Sendikalar, kapitalist üretim sisteminin sömürüsüne karşı işçi sınıfının hak ve çıkarlarını korumak, geliştirmek için tarih sahnesine çıkmış ve özellikle 19. yüzyılın ikinci yarısında tarihin gidişatına yön vermiş örgütlerdir. 19. yüzyılın sonlarında toplu pazarlık hakkının elde edilmesinin ardından sendikalar, kapitalizme karşı sınıfın hak ve çıkarlarının savunucusu olmaktan çıkıp sadece toplusözleşmelerde temsil ettikleri üyelerinin hak ve çıkarlarını savunan örgütler haline dönüşmüşlerdir. Bu dönüşümle birlikte sendikalar hızla bürokratikleşmeye ve işçi sınıfından uzaklaşmaya başlamıştır. Sınıftan uzaklaşan ve sadece üyelerinin ekonomik hak ve çıkarlarının temsilcisi haline gelen sendikalar, kolayca sermayenin ve devletin etkisi altında kalmaya ve adeta mücadele etmeleri gereken sistemin ideolojik aygıtları haline gelmeye başlamıştır.
1949’da çatısı altına topladığı kapitalist ülke sendikalarını sosyalizme karşı mücadele örgütlerine dönüştürmek için kurulan Dünya Hür Sendikalar Konfederasyonu (ICFTU) sistemin ideolojik aracı haline dönüşmüş sendikacılığın en çarpıcı örneğidir. 1952 yılında Türk-İş kurulurken de beklenti ICFTU gibi “soğuk savaş” sendikacılığını Türkiye’de yaşama geçirmesidir ki Türk-İş’in bu beklentiyi boşa çıkarttığı söylenemez. Soğuk savaşın sona ermesi ve küresel rekabetle öne çıktığı1980’li yıllarla birlikte soğuk savaş sendikacılığı yerini ucuz emek politikalarını meşrulaştırmayı amaçlayan uzlaşmacı/sosyal diyalogcu sendika anlayışına bırakmıştır. Başta ICFTU (2006’da ITUC adını almıştır) ve ETUC (Avrupa Sendikalar Konfederasyonu) olmak üzere uluslararası sendikal örgütlerin yönlendirilmesiyle Türkiye’de de sendikalar 1990’lı yıllardan itibaren bu sendikal anlayışı benimsemiştir. 2000’li yıllarda AB üyelik sürecine uyum çerçevesinde uzlaşmacı/sosyal diyalogcu sendika anlayışı daha da gelişmiştir. 2000’li yılların başından bu yana emekçilerin haklarını, çalışma standartlarını gerileten düzenlemeler, uygulamalar karşısında sendikalar, bu uzlaşmacı/sosyal diyalogcu anlayışın sonucu olarak mücadeleyi yükseltememiş ve hatta birçok zaman bu düzenleme ve uygulamaların bir parçası haline gelmiştir.

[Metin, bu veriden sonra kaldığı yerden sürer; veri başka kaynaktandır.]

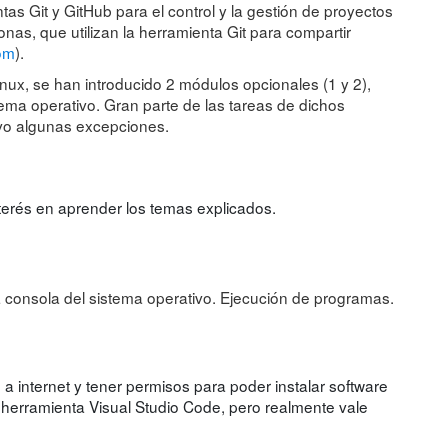
s Git y GitHub para el control y la gestión de proyectos
nas, que utilizan la herramienta Git para compartir
com
).
ux, se han introducido 2 módulos opcionales (1 y 2),
ema operativo. Gran parte de las tareas de dichos
vo algunas excepciones.
terés en aprender los temas explicados.
consola del sistema operativo. Ejecución de programas.
a internet y tener permisos para poder instalar software
a herramienta Visual Studio Code, pero realmente vale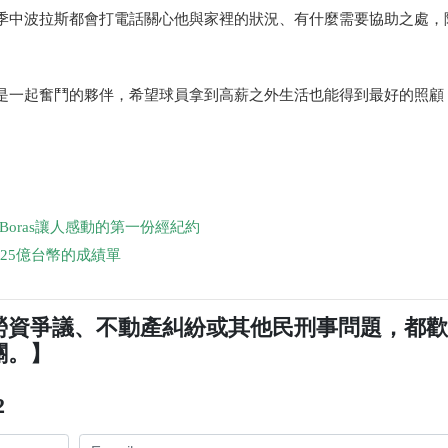
季中波拉斯都會打電話關心他與家裡的狀況、有什麼需要協助之處，
是一起奮鬥的夥伴，希望球員拿到高薪之外生活也能得到最好的照顧
 Boras
讓人感動的第一份經紀約
25
億台幣的成績單
勞資爭議、不動產糾紛或其他民刑事問題，都
關。】
2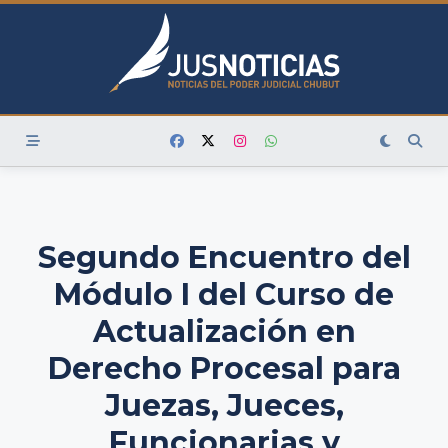
Skip
to
content
Segundo Encuentro del
Módulo I del Curso de
Actualización en
Derecho Procesal para
Juezas, Jueces,
Funcionarias y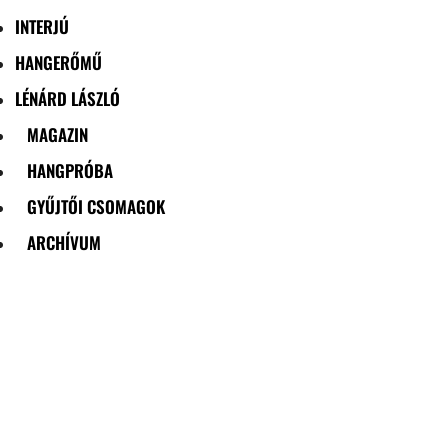
INTERJÚ
HANGERŐMŰ
LÉNÁRD LÁSZLÓ
MAGAZIN
HANGPRÓBA
GYŰJTŐI CSOMAGOK
ARCHÍVUM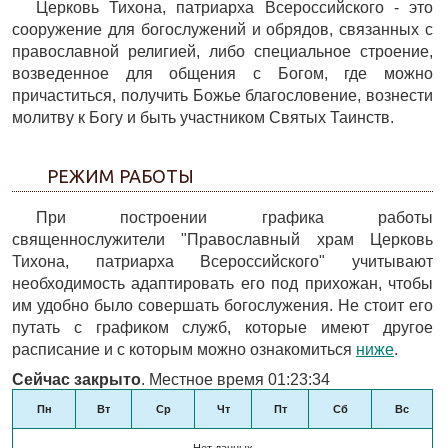
Церковь Тихона, патриарха Всероссийского - это
сооружение для богослужений и обрядов, связанных с
православной религией, либо специальное строение,
возведенное для общения с Богом, где можно
причаститься, получить Божье благословение, вознести
молитву к Богу и быть участником Святых Таинств.
РЕЖИМ РАБОТЫ
При построении графика работы
священнослужители "Православный храм Церковь
Тихона, патриарха Всероссийского" учитывают
необходимость адаптировать его под прихожан, чтобы
им удобно было совершать богослужения. Не стоит его
путать с графиком служб, которые имеют другое
расписание и с которым можно ознакомиться
ниже
.
Сейчас закрыто
. Местное время 01:23:34
Пн
Вт
Ср
Чт
Пт
Сб
Вс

Uzlaşmacı/sosyal diyalogcu sendika anlayışı diğer tüm ülkelerde olduğu gibi Türkiye’de sendikalara duyulan güveni yerle bir etmiştir. 2002 yılında iktidara gelen AKP’nin uyguladığı ekonomik programda emekçi düşmanlığı öylesine yüksektir ki uzlaşmacı/sosyal diyalogcu anlayışa sahip sendikaların dahi bu politikalarla uzlaşması zordur. Bu nedenle AKP, iktidara gelir gelmez, emekçiler için kabul edilemez düzenlemeleri ve uygulamaları meşrulaştırması için kendi sendikalarını oluşturmuştur.Memur-Sen, bu sendikaların başında gelmektedir. AKP’nin 12 yıllık iktidarı döneminde üye sayısını yüzde 1714 gibi dünyada eşi benzeri olmayacak bir orana yükselten Memur-Sen, kamu emekçilerine toplusözleşme hakkının tanınmasının ardından yetkili sendika olarak tüm kamu emekçileri adına sözleşme yetkisine sahip olmuştur. Böylece AKP, kamuda gerçekleştirmeyi planladığı ve gerek kamu emekçileri gerekse kamu hizmeti alan toplumun haklarını geriye götüren uygulamaların aracı olarak Memur-Sen’i kullanmaya başlamıştır. 2013 yılında yapılan ve emekçileri maddi olarak zarara uğratan toplusözleşme bunun sadece başlangıcıdır. Bunun ardından kamuda çalışma düzenini tamamen esnekleştirecek ve iş güvencesini ortadan kaldıracak düzenlemelerin yine Memur-Sen aracılığıyla gündeme getirilmesi sürpriz olmayacaktır. Eğitimin daha da gericileşmesine neden olacak önerilerde olduğu gibi kamu hizmetlerinin AKP’nin dünya görüşü doğrultusunda yeniden yapılandırılması konusunda da yine Memur-Sen’in kullanılacağı anlaşılmaktadır.
Emekçiler yerine AKP’nin hak ve çıkarları için faaliyet yürütmeyi kendisine ilke edinmiş olan Memur-Sen’in en geri sendika tanımıyla bile uzaktan yakından ilgisi yoktur. Ancak Memur-Sen gibi sendikaların ortaya çıkması ve siyasi iktidarın desteğiyle de olsa böylesine büyümesinin zemini sendikaların sınıftan uzaklaşarak, emekçilerin güvenini kaybetmesinin sonucu olduğu da unutulmamalıdır.
Sözün özü: Emekçi düşmanı politikaların aracı olan sendikaları emekçilerin sırtından söküp atılmanın yegane yolu, uzlaşma/sosyal diyalog adı altında sistemin pisliklerini meşrulaştırmaya son vermeleri; bürokratik yapılanmaları kırıp, emekçilerin güvenini kazanmaları yani kısacası yeniden sınıfsal bir perspektife mücadeleye koyulmalarıyla mümkün olacaktır.